The rights and privileges of the President give way to other rights in the Constitution. So protecting the 6thAmendment right of a fair trial for Aaron Burr on treason charges, required Chief Justice John Marshall to order President Thomas Jefferson to respond to a witness subpoena. The Supreme Court required President Nixon to turn over tapes of specific Oval Office conversations, not as part of a general Watergate investigation, but as necessary evidence in the prosecution of the Watergate defendants. In Clinton v. Jones the Supreme Court ruled that a sitting President of the United States has no immunity from civil law litigation, in federal court, against him or her, for acts done before taking office and unrelated to the office. The Clinton v. Jones court expressed concern about interference with the President’s performance of his duties, but naively opined that the lower court could manage things to avoid that. That did not work out very well.
The Court has made clear in those decisions that a prosecutor seeking to enforce a subpoena would have to specify information that could not be obtained from any other source and limit the examination to that. The Court is plainly uncomfortable with the idea of compelling a President to testify. The deference granted to the executive would have to be outweighed by another Constitutional purpose.
Both sides in the legal debate over the Constitutionality of a grand jury subpoena seem to agree that the President could not rely on his 5thAmendment rights, as a practical matter, due to the political fallout that would ensue.
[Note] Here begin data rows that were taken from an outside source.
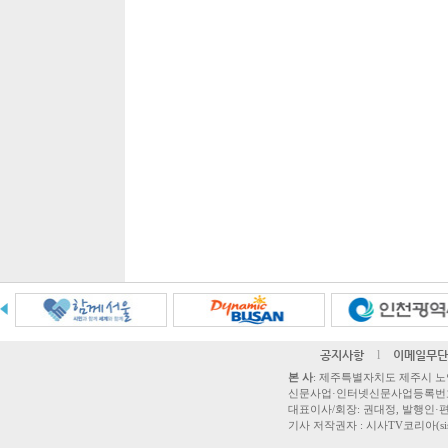
공지사항
l
이메일무단
본 사
: 제주특별자치도 제주시 노연로 42,
신문사업·인터넷신문사업등록번호 제주
대표이사/회장: 권대정, 발행인·편집
기사 저작권자 : 시사TV코리아(sisatvk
I’m not so sure. This is a President who has refused to release his income tax returns in spite of the longstanding practice of Presidents and candidates doing so. Trump has departed from many other Presidential norms too, all without serious injury to his political standing. His favorability ratings have stayed in the 40’s which is where they were when he was elected. It seems his base is not affected.
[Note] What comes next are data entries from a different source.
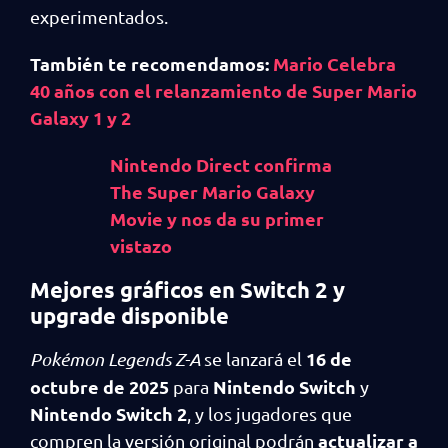
experimentados.
También te recomendamos:
Mario Celebra
40 años con el relanzamiento de Super Mario
Galaxy 1 y 2
Nintendo Direct confirma
The Super Mario Galaxy
Movie y nos da su primer
vistazo
Mejores gráficos en Switch 2 y
upgrade disponible
16 de
Pokémon Legends Z-A
se lanzará el
octubre de 2025
Nintendo Switch
para
y
Nintendo Switch 2
, y los jugadores que
actualizar a
compren la versión original podrán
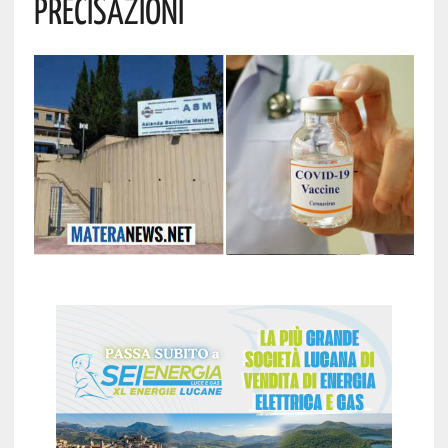
Precisazioni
If ordered to testify, Trump could just say “It is quite clear that Special Counsel’s goal here is to incriminate me, so I am exercising the same right available to all other Americans – not to help him do that.” Political advisers might urge him to avoid doing that as long as he can to avoid the opprobrium of “taking the 5th.” On the other hand, if Trump announced his refusal ahead of time, Mueller might then be constrained from issuing a subpoena. Surely a court would ask him why, when he knew no information could be gained.
Breaking into new ground, Mueller could give Trump immunity from prosecution, eliminating the President’s personal privilege against self-incrimination. The Special Counsel would not be giving up much. He is an employee of the Justice Department. A binding opinion of the DOJ’s Office of Legal Counsel states that the President cannot be indicted, at least while he is in office. The remedy for wrongdoing by a President in the first instance is impeachment and that is no doubt Mueller’s goal, as it was Ken Starr’s before him. Trump’s lawyers could respond that the Special Counsel cannot immunize him against impeachment. Of course the 5thAmendment applies only to criminal proceedings, probably not including impeachment. On the other hand, it is not the function of the Special Counsel to build a case for impeachment.
The President should not talk to the Special Counsel or testify voluntarily. He should just … shut up. Good luck to Trump’s lawyers trying to achieve that.